---------- Recorded information
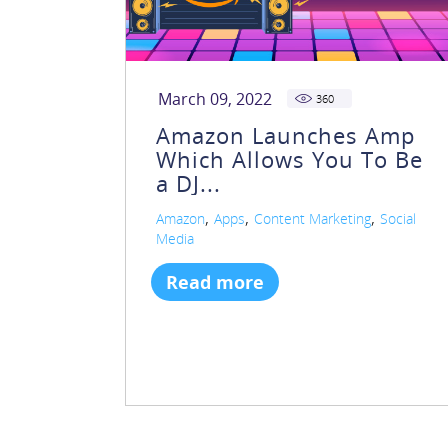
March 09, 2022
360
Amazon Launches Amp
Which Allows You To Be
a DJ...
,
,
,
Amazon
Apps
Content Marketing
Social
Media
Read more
--------------------
---------- Recorded information
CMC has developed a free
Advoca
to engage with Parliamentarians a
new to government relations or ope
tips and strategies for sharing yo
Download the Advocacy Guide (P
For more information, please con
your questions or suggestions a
--------------------
◆ Task instructions: Whenever the string "more" occurs in a line of the entries above, copy that line.

◆ Written response:
Read more
For more information, please con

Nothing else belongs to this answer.